Part 1: Chapter 3

84 3 36
                                    

George pov

I was at school.

I couldnt get my mind off of Clay, and I could tell my brother noticed.

I continued to glare at everyone I encountered, unable to stop myself.

Walking through the halls, I pulled my hood up over my brown hair, ignoring the ghost that walked beside me, a warm hand on my shoulder.

No one dared approach me, but I wished they would.

The fact that I was quiet didnt mean that I didnt want someone to talk to.

My introverted personality didnt excuse my longing for a friend.

I sit down on a bench outside, Ken walking around the trees lining the lawn peacefully, his hands in the pockets of the hoodie he died with.

I ignore him like I usually do, pulling out my phone and staring at the one contact on it.

Dream

I wanted to text him, but I didnt want to seem like I was trying to hard.

I didnt want to come off as awkward like the fucked up person I am.

I knew that my best bet was to just be myself, but I hadn't had a friend in years, and I wasn't able to read people's gestures very well.

I scoff to myself.

Pathetic.

If I wasn't able to talk to Clay, I wouldn't have a friend.

But I'd survived this long without one this long, I would be fine.
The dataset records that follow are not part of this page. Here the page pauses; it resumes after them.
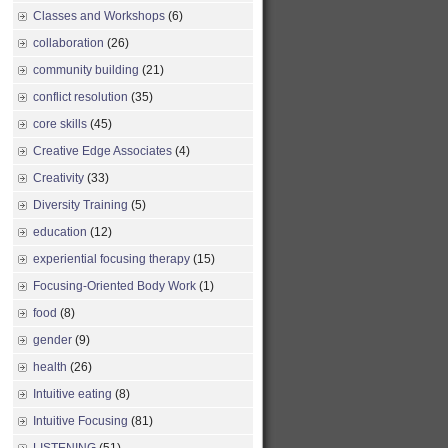
Classes and Workshops
(6)
collaboration
(26)
community building
(21)
conflict resolution
(35)
core skills
(45)
Creative Edge Associates
(4)
Creativity
(33)
Diversity Training
(5)
education
(12)
experiential focusing therapy
(15)
Focusing-Oriented Body Work
(1)
food
(8)
gender
(9)
health
(26)
Intuitive eating
(8)
Intuitive Focusing
(81)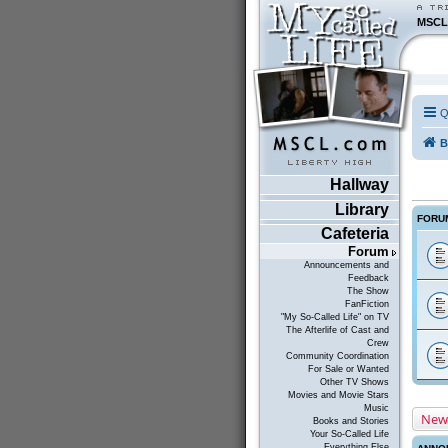
MSCL
Q
B
Hallway
Library
FORU
Cafeteria
Forum
Announcements and
Feedback
The Show
FanFiction
"My So-Called Life" on TV
The Afterlife of Cast and
Crew
Community Coordination
For Sale or Wanted
Other TV Shows
Movies and Movie Stars
Music
New
Books and Stories
Your So-Called Life
Everything Else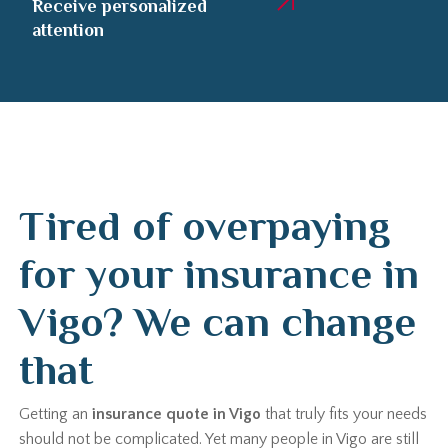
Receive personalized
attention
Tired of overpaying
for your insurance in
Vigo? We can change
that
Getting an
insurance quote in Vigo
that truly fits your needs
should not be complicated. Yet many people in Vigo are still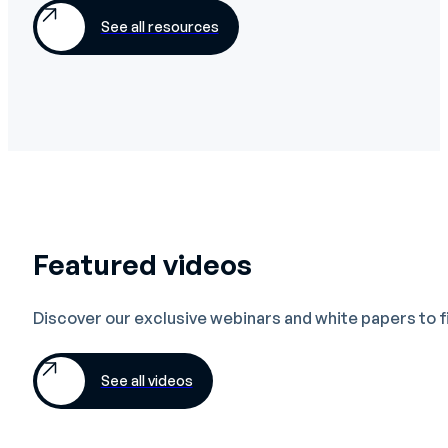
See all resources
Featured videos
Discover our exclusive webinars and white papers to 
See all videos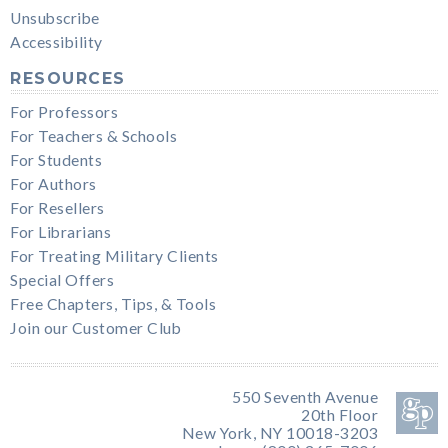
Unsubscribe
Accessibility
RESOURCES
For Professors
For Teachers & Schools
For Students
For Authors
For Resellers
For Librarians
For Treating Military Clients
Special Offers
Free Chapters, Tips, & Tools
Join our Customer Club
550 Seventh Avenue
20th Floor
New York, NY 10018-3203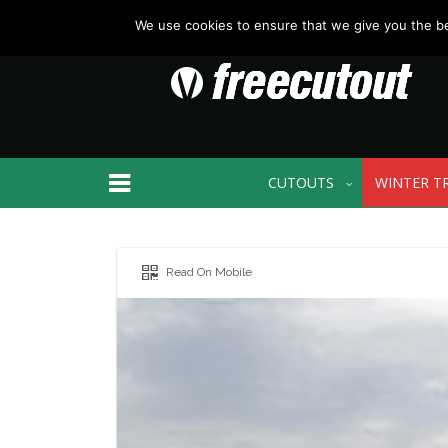
We use cookies to ensure that we give you the bes
CUTOUTS
WINTER T
Read On Mobile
I don't need anything other than my usual routine to pass the time.

I didnt need anyone.

I'd make it by alone.

I had been on my own all this time.

Ken came and sat beside me, his wispy figure blowing and obscuring in the wind elegantly.

"You know I can't read your mind?" he says, his voice as echoey as ever.

"I know." I say. "I wouldn't want you to be able to."

"Oh, believe me, neither would I. However, I would like to know what you're thinking at times. I know I'm not really there, but I can still talk to you. And listen. So spill, dumbarse."

I look back at my phone as it shuts itself off in the time of my indescisiveness.

"No, I don't think I will." I say, deciding to be stubborn.

There's silence between us as we listen to the wind and watch the leaves fall off of the trees.

"You should call him." Ken says out of nowhere, his red-brown hair forever blowing, into the ghost of his eyes and over his forehead.

I wished it would stop blowing for a few minutes so that we could sit in silence like we used to, still and content that we were together.

I didnt have that anymore.

I didnt have anything.

"I would rather not." I say. "Besides, that's the least of my worries."

"It should be your priority, actually." he says, responding almost immediately.

"Why?" I ask, peering into his dead eyes, the eyes that were incapable of emotion.

"Because, he might not have much more time. Same with you, of course. Take the opportunity."